Greek philosopher and mathematician Pythagoras, called the Father of Numbers, is best known for developing the Pythagorean Theorem. He was born on the Greek island of Samos in 582 BC and moved to Italy, where he founded a religious school preaching vegetarianism and reincarnation. He believed that everything could be explained by mathematics and measured in rhythmic cycles. He wrote nothing down; some theories ascribed to Pythagoras may have been discovered by his followers. He died around 500 BC.

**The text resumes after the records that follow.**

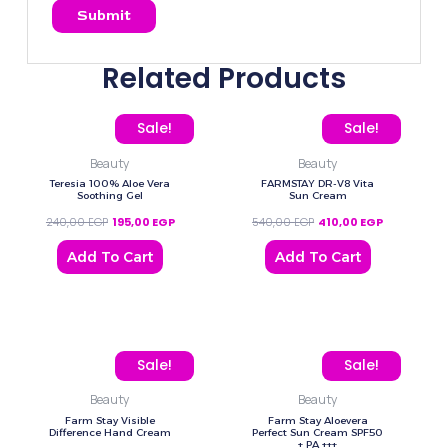
Related Products
Original price was: 240,00 EGP.
Current price is: 195,00 EGP.
Original price was: 540,
Current price
Sale!
Sale!
Beauty
Beauty
Teresia 100% Aloe Vera
FARMSTAY DR-V8 Vita
Soothing Gel
Sun Cream
240,00
EGP
195,00
EGP
540,00
EGP
410,00
EGP
Add To Cart
Add To Cart
Original price was: 180,00 EGP.
Current price is: 130,00 EGP.
Original price was: 435,
Current pric
Sale!
Sale!
Beauty
Beauty
Farm Stay Visible
Farm Stay Aloevera
Difference Hand Cream
Perfect Sun Cream SPF50
+ PA +++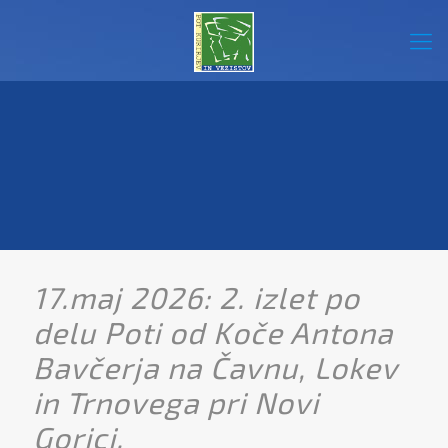
17.maj 2026: 2. izlet po
delu Poti od Koče Antona
Bavčerja na Čavnu, Lokev
in Trnovega pri Novi
Gorici.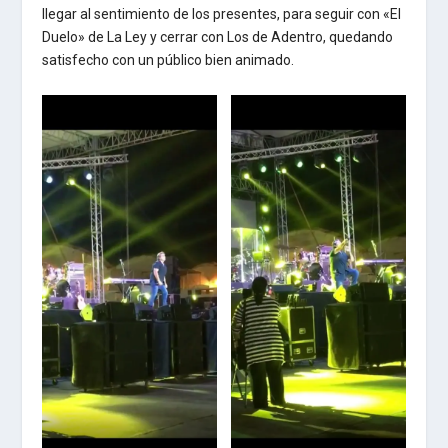
llegar al sentimiento de los presentes, para seguir con «El
Duelo» de La Ley y cerrar con Los de Adentro, quedando
satisfecho con un público bien animado.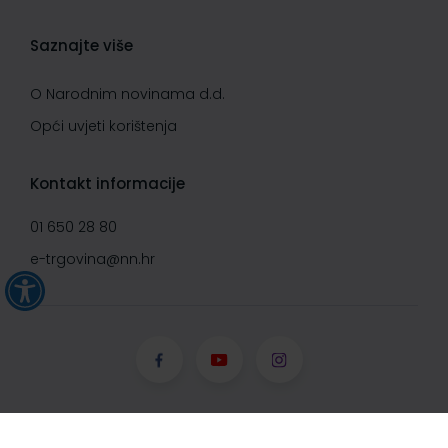
Saznajte više
O Narodnim novinama d.d.
Opći uvjeti korištenja
Kontakt informacije
01 650 28 80
e-trgovina@nn.hr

"Life loves to be taken by the lapel and told: 'I'm with you kid. Let's go.'"

– Maya Angelou

About Maya Angelou
American poet and author Maya Angelou is best known for her autobiography, I Know Why the Caged Bird Sings. She was born in St. Louis in 1928 and grew up in rural Arkansas. Due to her activism, Martin Luther King asked her to take a leadership position in his organization. In 1993, at President Clinton's request, she wrote and performed a poem at his inauguration. She has also directed films and appeared on television. She teaches at Wake Forest University.

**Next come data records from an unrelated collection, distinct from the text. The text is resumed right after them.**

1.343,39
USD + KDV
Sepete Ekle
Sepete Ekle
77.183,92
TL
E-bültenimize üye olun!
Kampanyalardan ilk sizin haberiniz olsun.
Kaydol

"In every person who comes near you look for what is good and strong; honor that; try to imitate it, and your faults will drop off like dead leaves when their time comes." 

--  John Ruskin

About John Ruskin
John Ruskin was an English art critic who influenced the attitude of a whole generation toward art and architecture. He was born in 1819 in London. His career began with an essay defending his friend, artist J.M.W. Turner, from critics. His book Modern Painters made Turner popular and gave stature to the Pre-Raphaelite movement. Leo Tolstoy called him one of those rare men who think with their heart. When Ruskin inherited wealth, he gave most of the money away. He died in 1900.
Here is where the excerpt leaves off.